(Dataset excerpts)
+---+

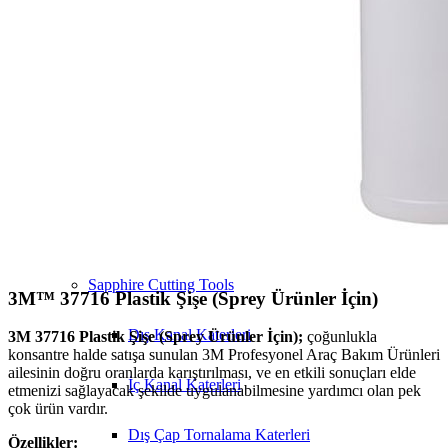
Insize
3M Ürünler
Sapphire Machine
MTE
Ürünler
Sapphire Cutting Tools
3M™ 37716 Plastik Şişe (Sprey Ürünler İçin)
Dış Kanal Katerleri
3M 37716 Plastik Şişe (Sprey Ürünler İçin);
çoğunlukla
konsantre halde satışa sunulan 3M Profesyonel Araç Bakım Ürünleri
ailesinin doğru oranlarda karıştırılması, ve en etkili sonuçları elde
İç Kanal Katerleri
etmenizi sağlayacak şekilde uygulanabilmesine yardımcı olan pek
çok ürün vardır.
Dış Çap Tornalama Katerleri
Özellikler:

+---+

• [Directions for this task] The expected answer is a copy of each line in the records that holds the word "İçin".

• [Finished task]
3M™ 37716 Plastik Şişe (Sprey Ürünler İçin)
3M 37716 Plastik Şişe (Sprey Ürünler İçin);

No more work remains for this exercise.